During the 1980s, Dr. Redfield advocated for mandatory testing for HIV among military recruits and patients undergoing routine physical exams. While that stance drew criticism for contributing to the stigma associated with the disease, he also spoke out against discriminating against people with AIDS in testimony to Congress: “We have to tell people it's anti-American to discriminate against people who have the AIDS virus. It's anti-American to discriminate against anyone.”
In the 1990s, the U.S. Army cleared Dr. Redfield of scientific misconduct following an investigation about whether he overstated the beneficial effects of an AIDS vaccine candidate on which he had worked, as alleged by some Democrats in Congress and advocacy groups.
The criticisms of Dr. Redfield were revived this week by the ranking Democratic member of the Senate Committee on Health, Education, Labor, and Pensions. Sen. Patty Murray (D-WA) on Monday wrote a letter to President Donald Trump, urging him to reconsider the appointment of Dr. Redfield to the CDC helm.
“I write with concern about your Administration’s consideration of Dr. Robert Redfield to lead the Centers for Disease Control and Prevention (CDC), given his lack of public health credentials and his history of controversial positions regarding the prevention and treatment of HIV/AIDS,” Sen. Murray wrote. “I believe the CDC Director must first and foremost be a champion of public health and ensure this Administration embraces the science around public health in both its domestic and global work. I am concerned by Dr. Redfield’s lack of public health expertise.”
Dr. Redfield has not run a public health agency, but has overseen a clinical program providing HIV care and treatment to more than 5,000 patients in the Baltimore/Washington, D.C. region. More recently, he oversaw a treatment network in Baltimore for HIV and Hepatitis C patients—experience that “prepares him to hit the ground running on one of HHS and CDC’s top priorities, combating the opioid epidemic,” Dr. Azar added.

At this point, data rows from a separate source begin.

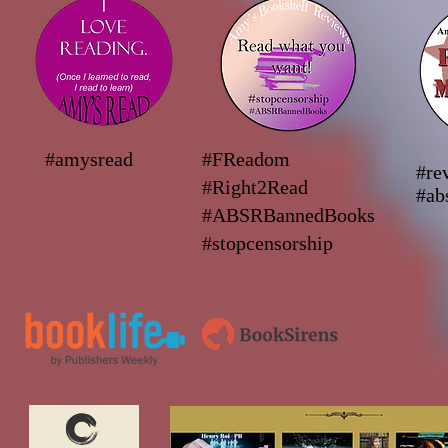
#amysread
#FReadom
#re
#Right2Read
#ab
#ABSRBannedBooks
#stopcensorship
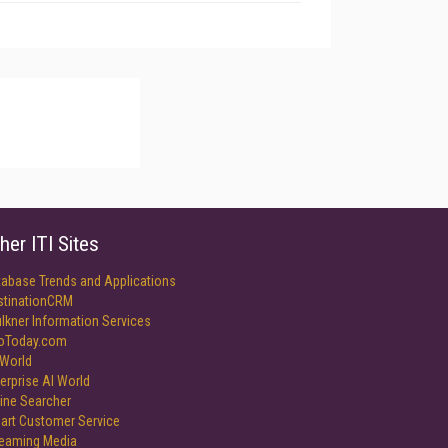
her ITI Sites
tabase Trends and Applications
stinationCRM
lkner Information Services
foToday.com
World
erprise AI World
ine Searcher
art Customer Service
reaming Media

Dr. Redfield served as a member of the President’s Advisory Council on HIV/AIDS from 2005 to 2009, and was appointed as Chair of the International Subcommittee from 2006 to 2009.
He is a past member of the NIH’s Office of AIDS Research Advisory Council the NIH’s Fogarty International Center Advisory Board, and the FDA’s Advisory Anti-Infective Agent Committee.
“While it will be a big loss for the institute, we are at a time in our nation’s history when Dr. Redfield’s skills will best be utilized as head of the CDC,” Dr. Gallo said in a University of Maryland statement. “He has been an outstanding leader as head of the institute’s Clinical Care and Research Division and a major force in establishing our clinical public health programs in Baltimore to confront the HIV and hepatitis C epidemics in our city and state. With his leadership, Dr. Redfield has also contributed greatly to the institute’s global health programs.”